Rumours rife on LNG consolidation
WILL they or won’t they? That’s the $64 billion dollar question.
Rumours abound that Shell is about to make a bid for British Gas (BG), which is worth about $64 billion.
In the liquefied natural gas (LNG) stakes, BG, owner of QGC (Queensland Curtis LNG) is in a more secure position among Curtis Island’s LNG stakeholders.
BG has gas and a plan far enough advanced to not need to talk to competitors Shell, Santos and Origin about consolidation.
In March BG struck a massive gas deal with China National Offshore Oil Company estimated to be worth between $50 billion and $80 billion.
This puts BG in a position to be able to drive a very hard bargain with any of the less-advanced players who might need a deal.

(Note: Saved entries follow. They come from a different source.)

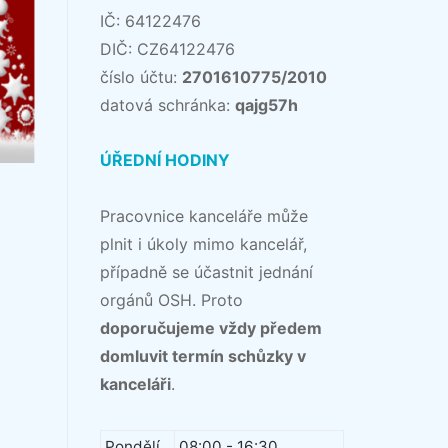
IČ: 64122476
DIČ: CZ64122476
číslo účtu:
2701610775/2010
datová schránka:
qajg57h
ÚŘEDNÍ HODINY
Pracovnice kanceláře může
plnit i úkoly mimo kancelář,
případně se účastnit jednání
orgánů OSH. Proto
doporučujeme vždy předem
domluvit termín schůzky v
kanceláři
.
Pondělí
08:00 - 16:30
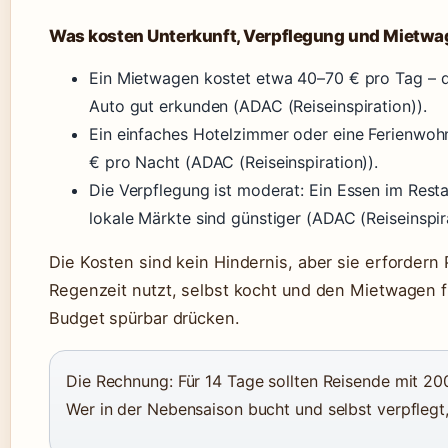
Was kosten Unterkunft, Verpflegung und Mietw
Ein Mietwagen kostet etwa 40–70 € pro Tag – die
Auto gut erkunden (ADAC (Reiseinspiration)).
Ein einfaches Hotelzimmer oder eine Ferienwoh
€ pro Nacht (ADAC (Reiseinspiration)).
Die Verpflegung ist moderat: Ein Essen im Rest
lokale Märkte sind günstiger (ADAC (Reiseinspira
Die Kosten sind kein Hindernis, aber sie erfordern
Regenzeit nutzt, selbst kocht und den Mietwagen f
Budget spürbar drücken.
Die Rechnung: Für 14 Tage sollten Reisende mit 2
Wer in der Nebensaison bucht und selbst verpflegt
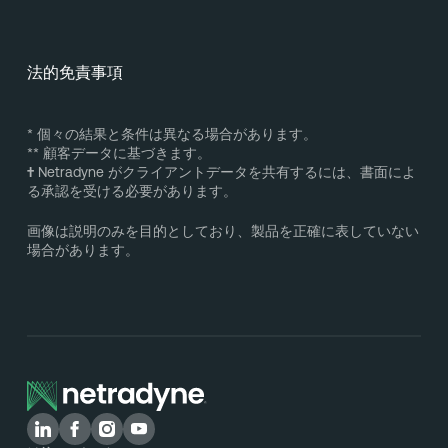
法的免責事項
* 個々の結果と条件は異なる場合があります。
** 顧客データに基づきます。
†
Netradyne がクライアントデータを共有するには、書面によ
る承認を受ける必要があります。
画像は説明のみを目的としており、製品を正確に表していない
場合があります。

The liquefied natural gas industry remains tight-lipped about the consolidation of LNG plants on Curtis Island.
For some time now rumours have been circulating in the industry that the four LNG projects earmarked for Curtis Island will consolidate into two.
In May, The Observer reported the head of Shell Australia, Ann Pickard, believed consolidation made sense, with Royal Dutch/Shell bidding unsuccessfully for a strategic stake in the Santos-led Gladstone Liquefied Natural Gas project. LNG proponent Arrow Energy was successfully swallowed up by Shell and PetroChina last weekend, with the LNG project now called Arrow LNG.
The BG Group and Shell both told The Observer yesterday that they will not comment on speculation.
The industry remains tight-lipped about the consolidation of LNG plants.